18 March 2024

Major upgrade to the Compute (Nova) service. Most of the changes are internal however there are some public-facing changes as described below.

Compute API Version Change

The most significant change is retirement of the v2 compute API which was deprecated in August 2022. This is replaced by the v2.1 API which features backwards compatibility with v2 but also introduces ‘microversions’ to determine the available features and capabilities of the compute service.

The first aspect of the API change is that the URL path changes from /v2 to /v2.1. So for example the compute v2 API for the Porirua region has now changed to https://api.nz-por-1.catalystcloud.io:8774/v2.1. The updated API URLs can be found on the API page of the dashboard.

Most client applications should obtain the correct URL automatically from the service catalogue and therefore not require additional configuration. If any customers have specifically configured any applications or scripts to use the v2 API then they should be updated to use the v2.1 API instead.

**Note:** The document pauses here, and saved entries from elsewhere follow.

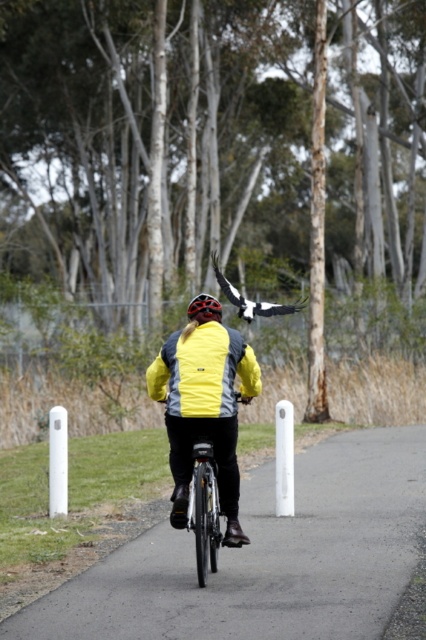 You are a delivery person who needs to ensure your shiny black bicycle at center can fit through a narrow tunnel entrance that is the same height as the asphalt road at center. Will the bicycle fit through the entrance?

The asphalt road at center is not as tall as shiny black bicycle at center, meaning the bicycle is taller. Since the tunnel entrance is the same height as the asphalt road, the bicycle will not fit through the entrance due to its greater height.

You are a delivery robot that is 0.8 meters wide. You need to pass through the path between the asphalt road at center and the matte black helmet at center. Can you fit through the path?

The asphalt road at center might be wider than matte black helmet at center, so the path between them is likely wider than 0.8 meters. Therefore, the delivery robot can fit through the path between the asphalt road at center and the matte black helmet at center. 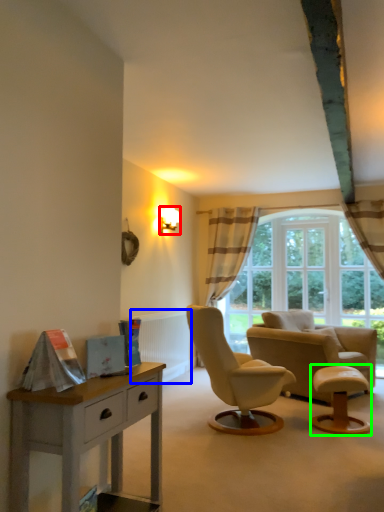 Question: Considering the real-world distances, which object is farthest from lamp (highlighted by a red box)? radiator (highlighted by a blue box) or stool (highlighted by a green box)?

Choices:
 (A) radiator
 (B) stool

Answer: (B) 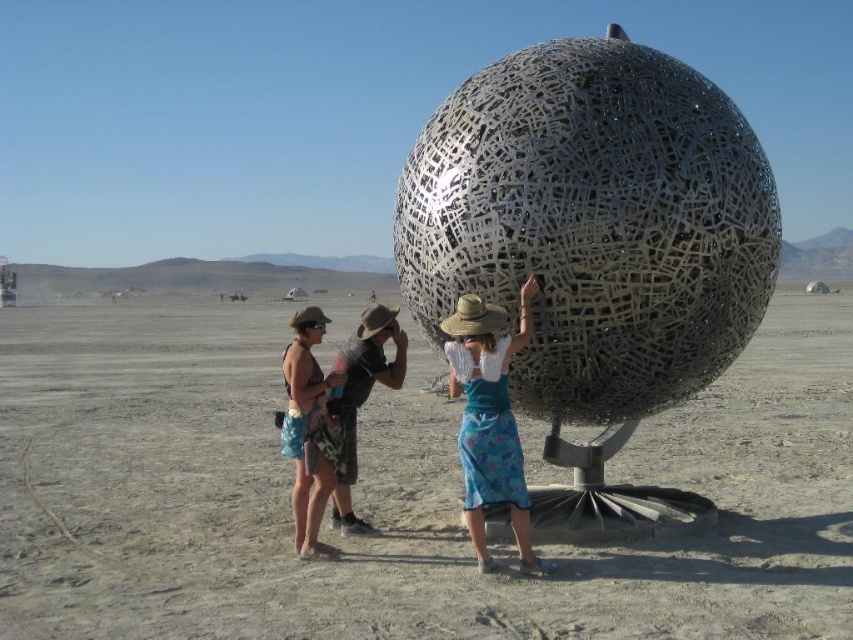 The height and width of the screenshot is (640, 853). Describe the element at coordinates (595, 248) in the screenshot. I see `metallic mesh sphere at center` at that location.

Can you confirm if metallic mesh sphere at center is positioned below camouflage shorts at center?

Incorrect, metallic mesh sphere at center is not positioned below camouflage shorts at center.

What are the coordinates of `metallic mesh sphere at center` in the screenshot? It's located at (595, 248).

Is blue floral skirt at center shorter than camouflage shorts at center?

In fact, blue floral skirt at center may be taller than camouflage shorts at center.

Is blue floral skirt at center below camouflage shorts at center?

Actually, blue floral skirt at center is above camouflage shorts at center.

At what (x,y) coordinates should I click in order to perform the action: click on blue floral skirt at center. Please return your answer as a coordinate pair (x, y). This screenshot has width=853, height=640. Looking at the image, I should click on (489, 419).

The height and width of the screenshot is (640, 853). Find the location of `blue floral skirt at center`. blue floral skirt at center is located at coordinates (489, 419).

Can you confirm if metallic sphere at center is bigger than blue floral skirt at center?

Correct, metallic sphere at center is larger in size than blue floral skirt at center.

Where is `metallic sphere at center`? The image size is (853, 640). metallic sphere at center is located at coordinates (392, 493). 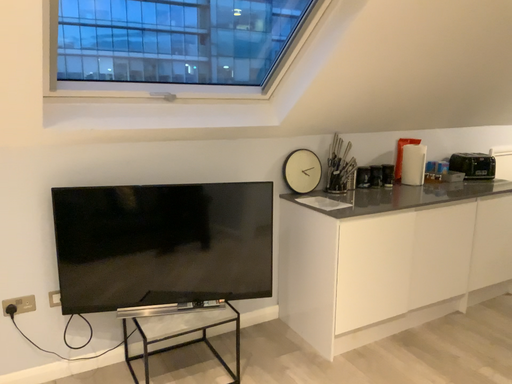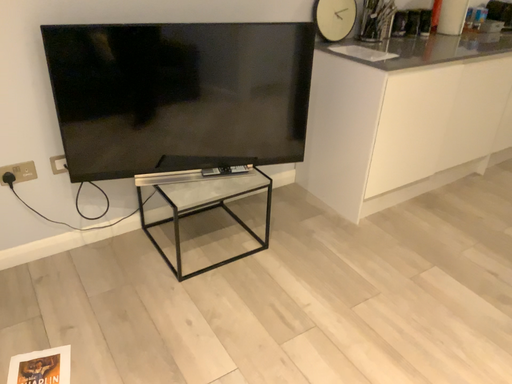 Question: How did the camera likely rotate when shooting the video?

Choices:
 (A) rotated upward
 (B) rotated downward

Answer: (B) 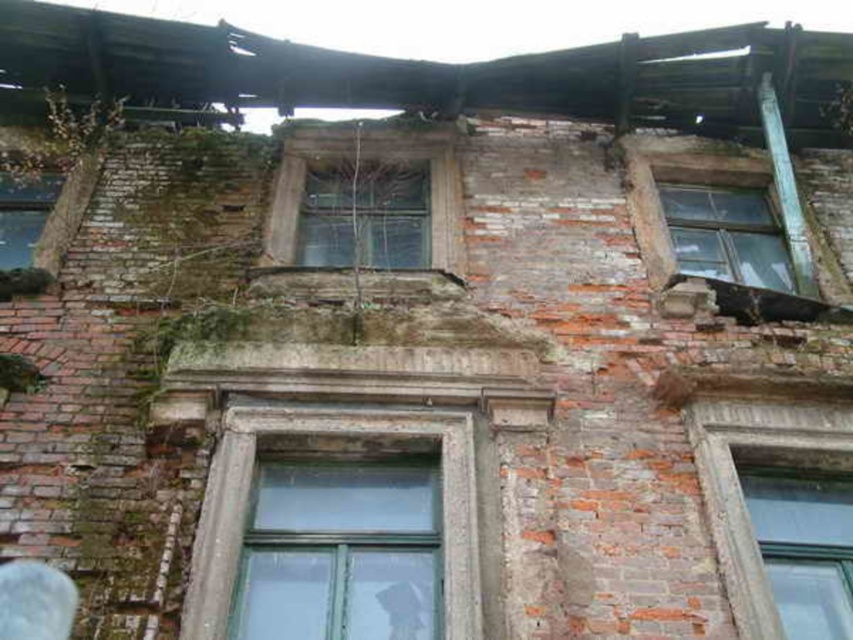 Is point (318, 513) closer to camera compared to point (412, 225)?

That is True.

Which is in front, point (294, 624) or point (331, 176)?

Point (294, 624)

The width and height of the screenshot is (853, 640). What do you see at coordinates (341, 552) in the screenshot?
I see `clear glass window at center` at bounding box center [341, 552].

Identify the location of clear glass window at center. This screenshot has width=853, height=640. (341, 552).

Which is above, transparent glass window at center or transparent glass window at upper left?

Positioned higher is transparent glass window at center.

Between point (329, 244) and point (21, 189), which one is positioned in front?

Point (329, 244)

The height and width of the screenshot is (640, 853). Identify the location of transparent glass window at center. (364, 216).

Is clear glass window at center wider than transparent glass window at upper left?

Yes.

Is clear glass window at center above transparent glass window at upper left?

Incorrect, clear glass window at center is not positioned above transparent glass window at upper left.

Between point (299, 608) and point (16, 244), which one is positioned behind?

Point (16, 244)

Where is `clear glass window at center`? clear glass window at center is located at coordinates (341, 552). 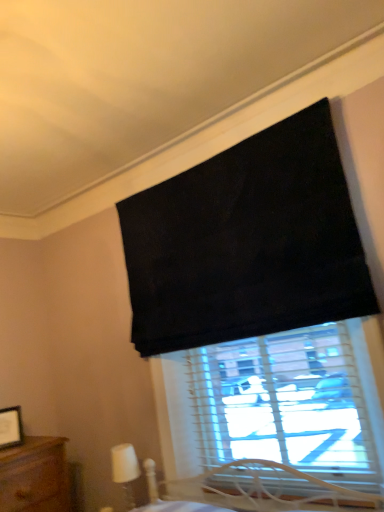 Question: Is wooden picture frame at lower left bigger or smaller than white plastic table lamp at lower left?

Choices:
 (A) big
 (B) small

Answer: (B)

Question: From a real-world perspective, is wooden picture frame at lower left above or below white plastic table lamp at lower left?

Choices:
 (A) above
 (B) below

Answer: (A)

Question: Considering their positions, is wooden picture frame at lower left located in front of or behind white plastic table lamp at lower left?

Choices:
 (A) behind
 (B) front

Answer: (A)

Question: From a real-world perspective, is white plastic table lamp at lower left positioned above or below wooden picture frame at lower left?

Choices:
 (A) above
 (B) below

Answer: (B)

Question: Is white plastic table lamp at lower left to the left or to the right of wooden picture frame at lower left in the image?

Choices:
 (A) left
 (B) right

Answer: (B)

Question: In terms of width, does white plastic table lamp at lower left look wider or thinner when compared to wooden picture frame at lower left?

Choices:
 (A) thin
 (B) wide

Answer: (B)

Question: Considering the positions of point (122, 477) and point (3, 420), is point (122, 477) closer or farther from the camera than point (3, 420)?

Choices:
 (A) closer
 (B) farther

Answer: (B) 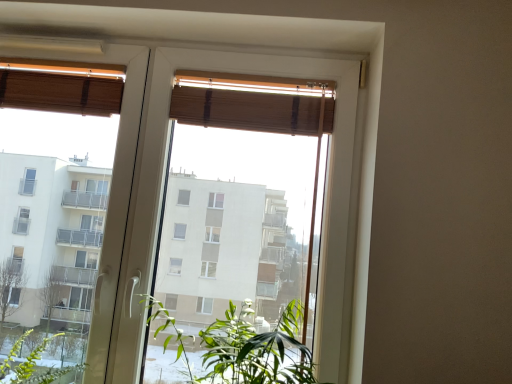 Question: Is wooden blinds at upper center positioned in front of wooden blind at upper center, which is the 2th curtain in left-to-right order?

Choices:
 (A) no
 (B) yes

Answer: (B)

Question: From a real-world perspective, is wooden blinds at upper center on wooden blind at upper center, which is the 2th curtain in left-to-right order?

Choices:
 (A) no
 (B) yes

Answer: (A)

Question: Is wooden blinds at upper center looking in the opposite direction of wooden blind at upper center, which is the 2th curtain in left-to-right order?

Choices:
 (A) yes
 (B) no

Answer: (A)

Question: Is wooden blinds at upper center not within wooden blind at upper center, which is the 1th curtain from right to left?

Choices:
 (A) yes
 (B) no

Answer: (A)

Question: Considering the relative sizes of wooden blinds at upper center and wooden blind at upper center, which is the 1th curtain from right to left, in the image provided, is wooden blinds at upper center bigger than wooden blind at upper center, which is the 1th curtain from right to left,?

Choices:
 (A) no
 (B) yes

Answer: (B)

Question: Is wooden blinds at upper center taller or shorter than wooden blind at upper center, which is the 2th curtain in left-to-right order?

Choices:
 (A) tall
 (B) short

Answer: (A)

Question: In terms of width, does wooden blinds at upper center look wider or thinner when compared to wooden blind at upper center, which is the 1th curtain from right to left?

Choices:
 (A) thin
 (B) wide

Answer: (B)

Question: From a real-world perspective, is wooden blinds at upper center above or below wooden blind at upper center, which is the 1th curtain from right to left?

Choices:
 (A) below
 (B) above

Answer: (A)

Question: In the image, is wooden blinds at upper center on the left side or the right side of wooden blind at upper center, which is the 1th curtain from right to left?

Choices:
 (A) right
 (B) left

Answer: (B)

Question: Considering their positions, is wooden blind at upper left, arranged as the 1th curtain when viewed from the left, located in front of or behind green leafy plant at center?

Choices:
 (A) behind
 (B) front

Answer: (A)

Question: Is wooden blind at upper left, which ranks as the 2th curtain in right-to-left order, taller or shorter than green leafy plant at center?

Choices:
 (A) tall
 (B) short

Answer: (B)

Question: Is point (97, 100) positioned closer to the camera than point (253, 332)?

Choices:
 (A) farther
 (B) closer

Answer: (A)

Question: From the image's perspective, is wooden blind at upper left, which ranks as the 2th curtain in right-to-left order, above or below green leafy plant at center?

Choices:
 (A) above
 (B) below

Answer: (A)

Question: Is wooden blind at upper center, which is the 2th curtain in left-to-right order, taller or shorter than wooden blinds at upper center?

Choices:
 (A) tall
 (B) short

Answer: (B)

Question: From the image's perspective, is wooden blind at upper center, which is the 2th curtain in left-to-right order, positioned above or below wooden blinds at upper center?

Choices:
 (A) below
 (B) above

Answer: (B) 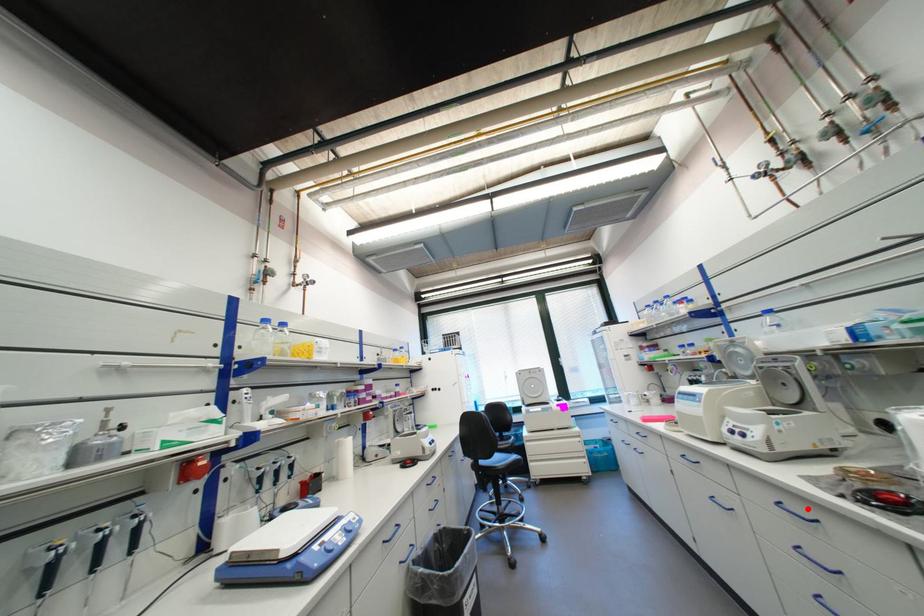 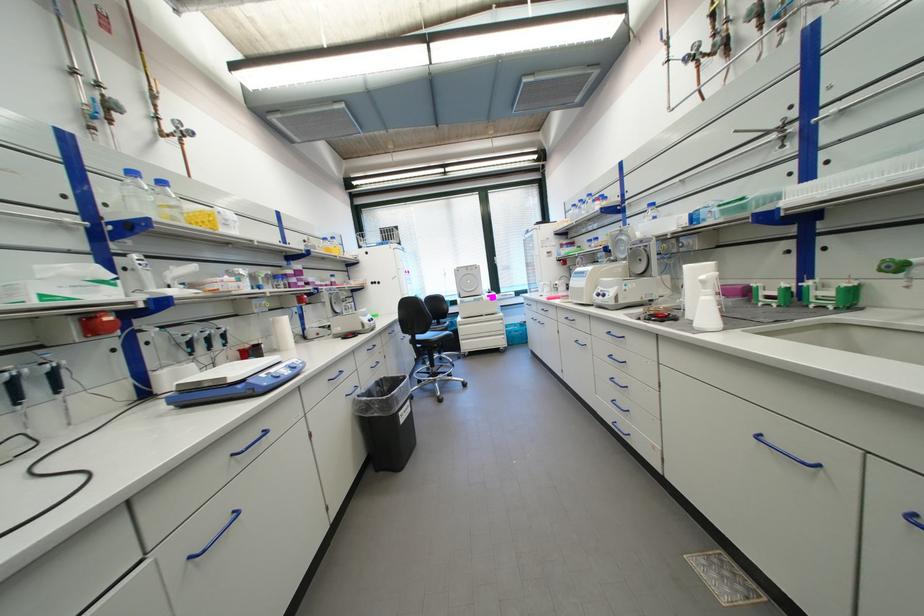 In the second image, find the point that corresponds to the highlighted location in the first image.

(625, 333) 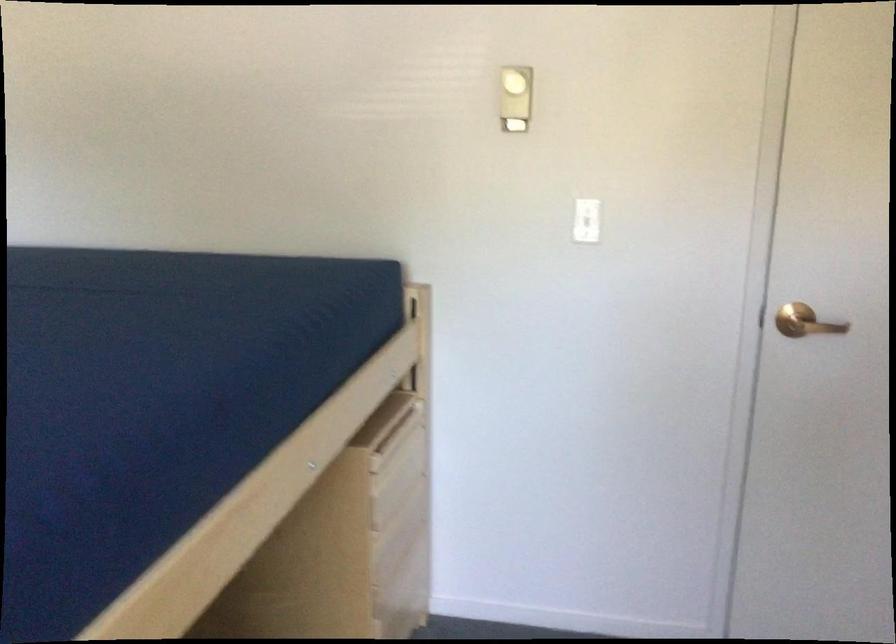 At what (x,y) coordinates should I click in order to perform the action: click on drawer handle cutout. Please return your answer as a coordinate pair (x, y). Looking at the image, I should click on (399, 429). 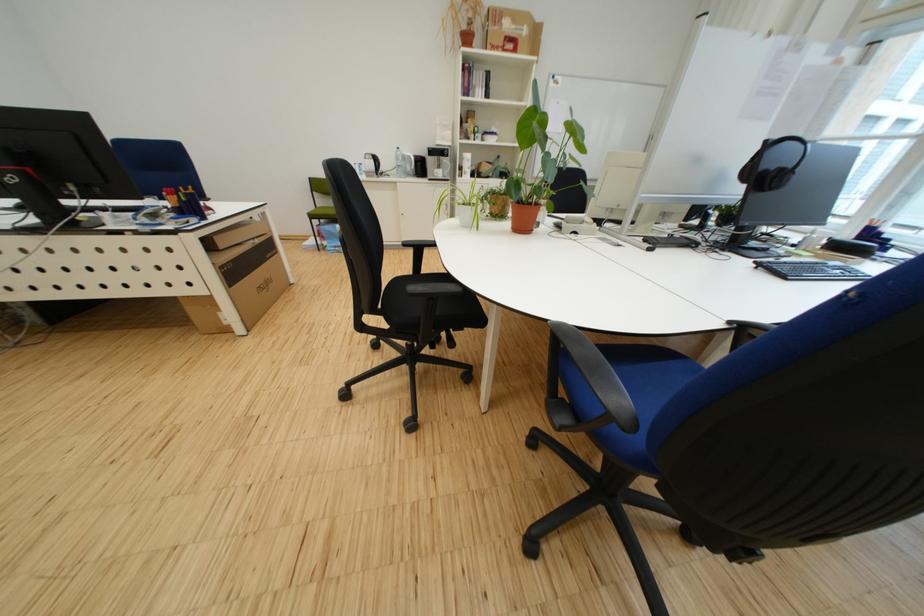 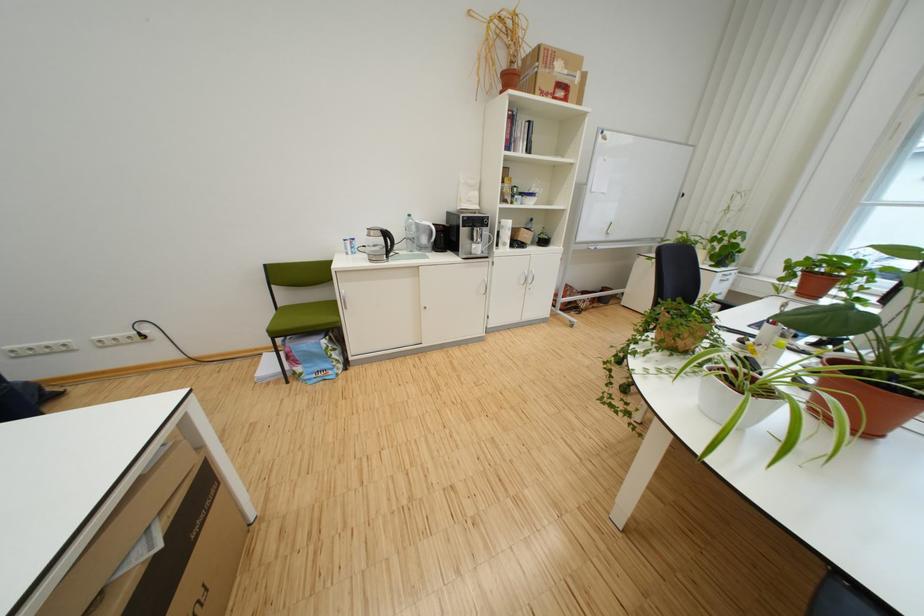 Locate, in the second image, the point that corresponds to the point at 505,50 in the first image.

(553, 95)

The v2.1 API is required for some of the new compute features and will enable additional features in future. It also retains full backwards-compatibility with the old v2 API, so older software that only supports API v2 can be configured to use the v2.1 API without loss of functionality.

Note that the v2.1 API supports a number of new features that are dependent on the specific microversion of the API. The highest supported API microversion after this upgrade is 2.42. Requests for features that are newer than this microversion may result in an error being returned instead of the desired action being performed.

These errors may occur with existing scripts, configurations and tools (e.g. Terraform/OpenTofu), particularly software that uses gophercloud to communicate with the compute API. Requests for newer features may have been silently ignored when interfacing with the v2 API in the past but may start to return errors after the upgrade.

If customers encounter errors with the compute service after the upgrade, check instance deployment scripts to see if such features are being requested and remove these options.

An example of a feature included in Terraform (and derivative products) is specifying the volume type at instance creation. This is not supported in the 2.42 compute API so will return an error. To avoid this, please ensure that openstack_compute_volume_attach_v2 resources do not use the volume_type argument.

More information on the features available up to v2.42 can be found in the OpenStack compute API documentation.

Tags

Instance tags

Simple string tags can now be added to servers to assist with filtering and sorting. There is also now support for virtual device role tagging.

Device tags

Device role tagging can assist with identifying which device is which inside the guest instance. When booting an instance, an optional arbitrary tag parameter can be set on virtual network interfaces and/or block device mappings. This tag is exposed to the instance through the metadata API. Each tagged virtual network interface is listed along with information about the virtual hardware, such as bus type (e.g. PCI), bus address (e.g. 0000:00:02.0) and MAC address. For tagged block devices, the exposed hardware metadata includes the bus (e.g. SCSI), bus address (e.g. 1:0:2:0) and serial number.

The metadata service contains a corresponding devices section which lists any devices that are tagged as described in the previous paragraph, along with their hardware metadata.

API Microversion Header consistency

Microversions may now (since microversion 2.27) be requested with the OpenStack-API-Version: compute 2.27 header, in alignment with OpenStack-wide standards. The original format, X-OpenStack-Nova-API-Version: 2.27, may still be used.

Deprecation Notices

Compute API v2

The compute v2 API endpoint is being replaced by the v2.1 API endpoint. Refer to details earlier in this page for more information.

EC2 API Deprecation

The EC2-compatible compute API provides an S3-like compute API service. There has not been any usage activity logged on this API for some time so it is now deprecated and will be retired after 31 March 2024.

This does not affect the S3 object storage API or the ability to manage EC2 credentials; these features will continue to function as normal.